Directeurs d’élèves et parents d’élèves ont une bonne raison
de se réjouir en ce début de vacances scolaires : le 30 juin,
le rapporteur public a rendu au Conseil d’État un rapport pour le moins défavorable à Base élèves, fichier de gestion de l’enseignement primaire, et au répertoire d’immatriculation qui le complète, BNIE (Base nationale d’identifiants élèves).
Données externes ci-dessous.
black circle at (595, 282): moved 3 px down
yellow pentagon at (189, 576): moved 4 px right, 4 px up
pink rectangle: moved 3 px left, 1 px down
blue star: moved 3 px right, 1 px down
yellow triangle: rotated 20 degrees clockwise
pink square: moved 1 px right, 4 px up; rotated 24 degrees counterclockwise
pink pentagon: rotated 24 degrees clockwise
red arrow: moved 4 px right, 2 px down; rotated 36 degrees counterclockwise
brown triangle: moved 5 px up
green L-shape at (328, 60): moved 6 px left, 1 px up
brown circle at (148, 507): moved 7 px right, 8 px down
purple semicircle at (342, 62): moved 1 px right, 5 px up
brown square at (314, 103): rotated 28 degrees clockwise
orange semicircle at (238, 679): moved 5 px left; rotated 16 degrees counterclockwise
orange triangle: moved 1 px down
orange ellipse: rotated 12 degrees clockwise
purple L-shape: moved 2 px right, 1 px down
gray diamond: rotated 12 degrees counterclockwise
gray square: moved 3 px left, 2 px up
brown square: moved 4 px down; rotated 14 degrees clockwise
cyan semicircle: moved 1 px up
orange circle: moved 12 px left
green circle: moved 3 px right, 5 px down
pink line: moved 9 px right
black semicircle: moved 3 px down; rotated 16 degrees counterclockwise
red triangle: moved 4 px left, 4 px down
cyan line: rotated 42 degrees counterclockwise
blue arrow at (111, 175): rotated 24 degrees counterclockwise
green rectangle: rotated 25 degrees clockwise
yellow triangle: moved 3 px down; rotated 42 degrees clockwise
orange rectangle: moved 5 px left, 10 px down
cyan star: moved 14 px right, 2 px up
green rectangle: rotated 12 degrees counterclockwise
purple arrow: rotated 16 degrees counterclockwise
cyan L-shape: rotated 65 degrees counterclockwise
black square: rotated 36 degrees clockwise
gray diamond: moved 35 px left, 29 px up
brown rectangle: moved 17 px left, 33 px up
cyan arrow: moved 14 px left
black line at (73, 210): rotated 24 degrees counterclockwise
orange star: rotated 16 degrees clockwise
À l’origine de ce fait, plusieurs recours déposés il y a presque
deux ans par deux Isérois, Vincent Fristot (parent d’élève) et Mireille Charpy (directrice d’école en retraite). Tous demandaient l’annulation des actes réglementaires créant ces fichiers et imposant aux rectorats et inspections d’académie de les mettre en œuvre, ainsi que celle de leur déclaration auprès de la Commission nationale informatique et libertés. Ces demandes étaient appuyées par deux syndicats, isérois eux aussi,
le PAS38Udas et le SNUipp 38, et par la Ligue
des droits de l’homme. Comme l’explique
le Collectif national de résistance à Base élèves (CNRBE) dans son communiqué, «  le rapporteur public, en droit administratif, est un magistrat
qui expose publiquement, et en toute indépendance, son opinion sur les questions
que présentent à juger les requêtes, et sur les solutions qu’elles appellent ».

Certes, ses conclusions ne sont pas l’arrêt
du Conseil d’État, mais elles sont si sévères
qu’on voit mal comment celui-ci pourrait
les occulter. Le rapporteur préconise en effet d’annuler la décision initiale de création du fichier, entachée d’illégalité puisqu’elle n’est advenue que deux ans après la mise en route du fichier et sa déclaration à la Cnil. Il recommande également de ne plus enregistrer tout ce qui peut être assimilé à des données de santé, et de laisser aux parents un droit d’opposition à l’enregistrement de leurs enfants, comme il est d’usage pour tout type de fichiers privés et certains fichiers publics. Concernant BNIE, qui prévoit d’immatriculer tous les enfants scolarisés dès l’âge de 3 ans et jusqu’à 35 ans, il pointe le caractère « excessif » de la durée de conservation des données au regard de la finalité du fichier. Il recommande de publier un acte réglementaire limitant cette durée, faute de quoi les données devraient être détruites.

Ces conclusions sont une satisfaction pour les 300 directeurs d’école qui refusaient de renseigner Base élèves, pour la vingtaine d’entre eux qui ont été sanctionnés pour cette raison et pour les quelque 2 000 parents d’élèves qui ont porté plainte pour fichage illégal. Le Conseil d’État rendra sa décision dans deux semaines, et le ministère se verra très probablement accorder tout le temps nécessaire pour faire en sorte que ces fichiers respectent enfin la loi, et les droits des uns et des autres. Ou pour une fois de plus biaiser et faire semblant
de se mettre en règle. La suite d’ici à la fin 2010, donc, mais il serait imprudent de penser qu’on en a fini avec Base élèves et BNIE.